至于shuffle本身的做法好像以前是学过的, 就是一个swap, shuffle, swap的recursion就行了;
另外这里的好像第二个swap不需要? 因为我们只要一个permutation, 而不是所有的, 所以不需要像backtracking的时候那样, recursive call上行退出的时候还要undo;
另外这个算法其实也可以帮助理解shuffle/permutation的本质: 我们说一个recursion算法, 除去recursive call和base case的部分往往就是算法的主心骨内容, 实质性的操作; 所以permute这个东西本质其实就是swap;
另外读题的时候"equally likely"这个看到的时候也不用太慌, 其实就是常见的random的意思; 编程毕竟不是纯数学, 有些看起来有一千种理解方式的词句, 其实真正在编程问题当中能让你联想到的就那么几个东西;
return empty rather than null
这个题目还有一个教训, 就是avoid return null. 这个之前discussion里面也看到人说过; 这个题目的OJ就正好也对这个做出了判断; 如果真的是Null的情形, 应该自己return一个类似new int[0]这样的Empty而不是Null;
另外我一开始的做法就是object里面保存一个copy, 然后每次被call shuffle的时候, 直接从最开始的原状来一次random的shuffle; 但是这样好像最后得到的结果不对; 说明这里OJ对于equally likely的要求是绝对的, 而不是概率上的. 那么就要想别的办法了; //并不是这样, 你自己算法一开始就写的不对, probabilistically;
最后好不容易调出来bug了(见下面), 最后的速度是257ms (58%), 可以接受;
这个是discussion最优解:
public class Solution {
private int[] nums;
private Random random;
public Solution(int[] nums) {
this.nums = nums;
random = new Random();
}
public int[] reset() {
return nums;
}
public int[] shuffle() {
if(nums == null) return null;
int[] a = nums.clone();
// for(int j = 1; j < a.length; j++) {
// int i = random.nextInt(j + 1);
// swap(a, i, j);
// }
// for (int j = a.length - 1; j > 0; j--) {
// int i = random.nextInt(j + 1);
// swap(a, i, j);
// }
for (int j = 0; j < a.length - 1; j++) {
// int i = j + 1 + random.nextInt(nums.length - j - 1);
int i = j + random.nextInt(nums.length - j);
swap(a, i, j);
}
return a;
}
private void swap(int[] a, int i, int j) {
int t = a[i];
a[i] = a[j];
a[j] = t;
}
}
注意看这里的三个循环:
for(int j = 1; j < a.length; j++) {
int i = random.nextInt(j + 1);
swap(a, i, j);
}
for (int j = a.length - 1; j > 0; j--) {
int i = random.nextInt(j + 1);
swap(a, i, j);
}
for (int j = 0; j < a.length - 1; j++) {
// int i = j + 1 + random.nextInt(nums.length - j - 1);
int i = j + random.nextInt(nums.length - j);
swap(a, i, j);
}
这三个循环其实是达到同样的目的的; 第一个循环是一个正序的做法, 后面两个循环是一个倒序的做法, 其中第三个循环跟我自己的recursion的做法是等价的;
这道题刚开始很长时间一个bug没有调出来(有一个大case过不了); 当时就是因为用了类似loop3里面被comment那一句的逻辑. 具体来说, 比如有index从0到3, 长度为4的一个array, 我一开始错误的做法是, 先是swap(0, (random within 1..3)).

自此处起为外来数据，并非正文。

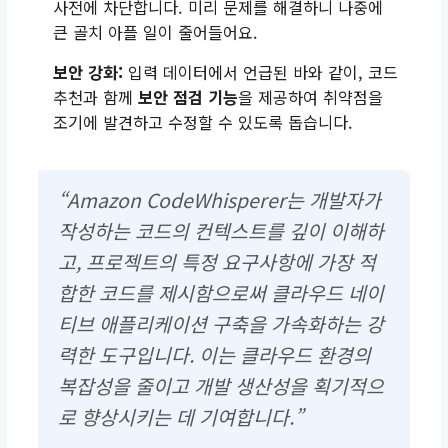
사전에 차단합니다. 미리 문제를 해결하니 나중에
큰 골치 아플 일이 줄어들어요.
보안 강화:
입력 데이터에서 언급된 바와 같이, 코드
추천과 함께
보안 점검 기능
을 제공하여 취약점을
조기에 발견하고 수정할 수 있도록 돕습니다.
“Amazon CodeWhisperer는 개발자가
작성하는 코드의 컨텍스트를 깊이 이해하
고, 프로젝트의 특정 요구사항에 가장 적
합한 코드를 제시함으로써 클라우드 네이
티브 애플리케이션 구축을 가속화하는 강
력한 도구입니다. 이는 클라우드 환경의
복잡성을 줄이고 개발 생산성을 획기적으
로 향상시키는 데 기여합니다.”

首先我们先来思考一下这种倒序shuffle的正确性如何证明, 也就是背后实际上干的是什么? 这个其实之前有道题目的时候已经总结过了, 倒序shuffle其实就等价于assign value (chosen randomly) to index consecutively. 如果是loop3, 那么其实实际上的操作内容就是从0到2(也可以认为到3), 给entry选定value(by swapping). 如果是loop2, 就是从3到0;
那么我之前swap(0, (random within 1..3))的做法的错误之处在于, 这样做了之后, 最开始的[0]的这个value, 就永远不可能出现在[0]的位置! 也就是最后得到的array在[0]的位置, 是1..3(对应的值)当中等概率的一个, 但是这不是我们要的, 我们要的是0..4对应的值当中等概率的任意一个;
另外, 随机赋值这种思路, 解释倒序shuffle确实没有问题, 但是解释正序好像有点说不通? 倒序的时候, 我们的一个invariant是, 在当前iteration被swap的这个index, 在后面的iteration就不会被影响(因为被exclude了, 下一个subproblem就不包含这个index了), 所以可以用一个类似assign的思路去理解; 但是如果是正序的做法, 好像这个invariant就没有了.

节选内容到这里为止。